| Work required |
Your job is to report every line of the entries that has "header".

| The data |
········
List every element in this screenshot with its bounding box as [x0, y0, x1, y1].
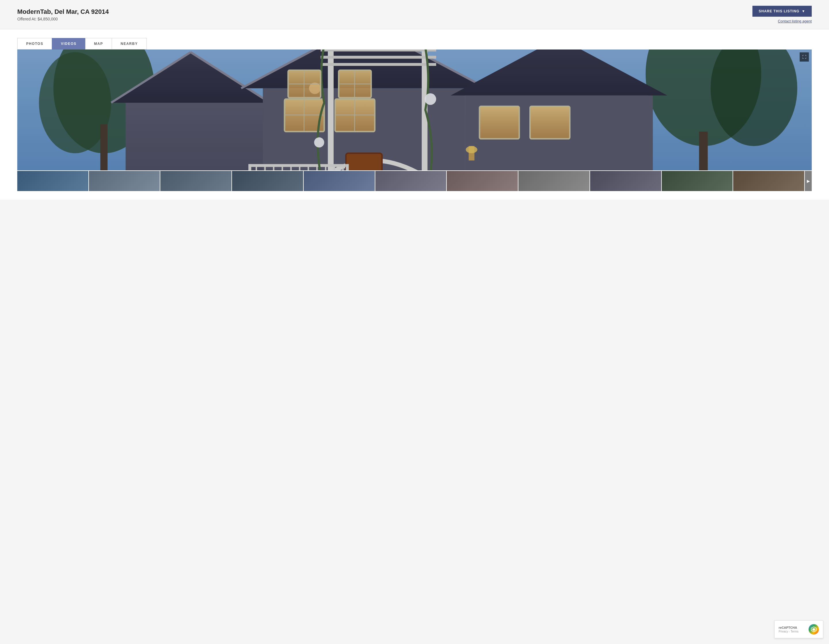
listing-price: Offered At: $4,850,000 [17, 17, 109, 21]
main-photo-display: ⛶ [17, 49, 812, 170]
photo-container: ⛶ ▶ [17, 49, 812, 191]
tab-map[interactable]: MAP [85, 38, 112, 49]
main-content: PHOTOS VIDEOS MAP NEARBY [0, 29, 829, 200]
svg-rect-84 [17, 49, 812, 170]
thumbnail-8[interactable] [519, 171, 589, 191]
thumbnail-10[interactable] [662, 171, 733, 191]
thumbnail-next-button[interactable]: ▶ [805, 171, 812, 191]
tab-photos[interactable]: PHOTOS [17, 38, 52, 49]
tab-videos[interactable]: VIDEOS [52, 38, 85, 49]
thumbnail-11[interactable] [733, 171, 804, 191]
thumbnail-4[interactable] [232, 171, 303, 191]
house-illustration [17, 49, 812, 170]
thumbnail-strip: ▶ [17, 171, 812, 191]
listing-title: ModernTab, Del Mar, CA 92014 [17, 8, 109, 16]
thumbnail-9[interactable] [590, 171, 661, 191]
next-arrow-icon: ▶ [807, 179, 810, 183]
share-listing-button[interactable]: SHARE THIS LISTING ▼ [752, 6, 812, 17]
thumbnail-6[interactable] [375, 171, 446, 191]
fullscreen-button[interactable]: ⛶ [800, 52, 809, 61]
header-actions: SHARE THIS LISTING ▼ Contact listing age… [752, 6, 812, 23]
thumbnail-5[interactable] [304, 171, 375, 191]
thumbnail-1[interactable] [17, 171, 88, 191]
contact-agent-link[interactable]: Contact listing agent [778, 19, 812, 23]
thumbnail-2[interactable] [89, 171, 160, 191]
share-button-label: SHARE THIS LISTING [759, 9, 799, 13]
thumbnail-3[interactable] [160, 171, 232, 191]
share-button-chevron-icon: ▼ [802, 9, 805, 13]
listing-info: ModernTab, Del Mar, CA 92014 Offered At:… [17, 8, 109, 21]
thumbnail-7[interactable] [447, 171, 518, 191]
tab-nearby[interactable]: NEARBY [112, 38, 147, 49]
fullscreen-icon: ⛶ [802, 55, 806, 59]
page-header: ModernTab, Del Mar, CA 92014 Offered At:… [0, 0, 829, 29]
photo-tabs: PHOTOS VIDEOS MAP NEARBY [17, 38, 812, 49]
········
| Result of this task |
header-actions: SHARE THIS LISTING ▼ Contact listing age… [752, 6, 812, 23]
page-header: ModernTab, Del Mar, CA 92014 Offered At:… [0, 0, 829, 29]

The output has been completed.